Son dönemde ise yaşanan birçok savaşın başlama nedeni olarak gösterilmesi, diasporaların ve diaspora politikalarının önemini bize göstermiştir. Bu bağlamda, devletler belirledikleri stratejiler doğrultusunda, bakanlıklar ve bakanlıklara bağlı kuruluşlar gibi birçok diaspora kurumu oluşturmuşlardır. Diaspora kavramına hep çekimser bakan Türkiye için ise bu kavram, Yahudi veya Ermeni diasporası üzerinden anlaşılmaya çalışılmıştır. Bunda Ermeni lobicilik faaliyetleri ile STK’ler (Sivil Toplum Kuruluşları) üzerinden yürüttükleri Türkiye aleyhtarı çalışmaların çok büyük etkisi vardır. Bu sebep Türkiye’nin, diaspora kavramını gerçek manasından daha çok, soğuk bir kavram olarak algılamasına yol açmıştır. Ayrıca bu olgu, Türkiye’nin kendi diasporasının farkına varamamasının ya da geç varmasının en büyük nedenlerindendir.
Oysa dünyanın dört bir yanına yayılmış ve sayıları tahminen 6.5 milyonu aşmış bir diasporaya sahip Türkiye’nin bu konuda potansiyeli yadsınamaz bir gerçektir. İlk zamanlar Avrupa’nın (özellikle Almanya’nın) iş gücü açığını kapatmak için işçi göçü ile bağdaştırılan Türk diasporası artık bundan çok fazlasını ifade etmektedir. Bu kapsamda son yıllarda değişen dünya düzeninde, yurt dışındaki Türkleri diaspora olarak görmek ve bu doğrultuda Türk dış politikasının Türk ulusal çıkarına uygun olacak bir şekilde revize edilmesi, Türkiye’nin hedeflerine ulaşabilmesi için önemli bir dış politika hamlesi olacaktır.

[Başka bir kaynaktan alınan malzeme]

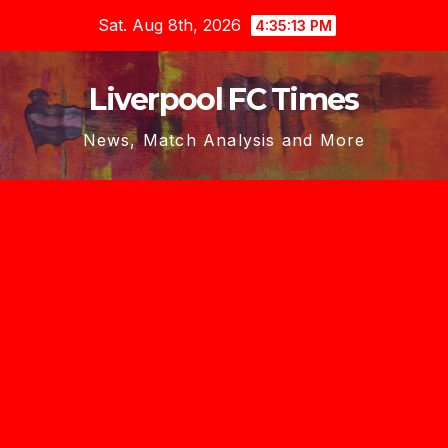
Skip
Sat. Aug 8th, 2026
4:35:14 PM
to
content
Liverpool FC Times
News, Match Analysis and More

Bu bağlamda son dönemde dünya siyasetinde öne çıkan ve ilgi duyulan Afrika Kıtası, Türkiye ve Türk diasporası için de önemlidir. Bugün Türk diasporası, Afrika’da etkin bir rol
oynamaktadır. Özellikle, 2000’lerden sonra gerçekleşen değişim ve dönüşüm süreci Türk
diasporasını bugünkü konumuna ulaştırmıştır. Ekonomisini daha fazla güçlendirebilmek ve bu şekilde Kıta’da daha fazla aktif olma düşüncesi, Türkiye-Afrika ilişkilerini yeniden
canlandırmıştır. Ayrıca Afrika’da bulunacak Türk diasporası, Türk ulusal çıkarının
korunmasına yardımcı olacaktır. Aynı zamanda Türkiye’nin uluslararası sistemde önemli bir aktör olmasına katkı sağlayacaktır.
Bu doğrultuda son dönemde gerçekleştirilen Türkiye-Afrika Ortaklık Zirveleri ile askeri ve ekonomik yardımları, Türkiye’ye Kıta’da etkili bir güç olabilme şansı tanımıştır.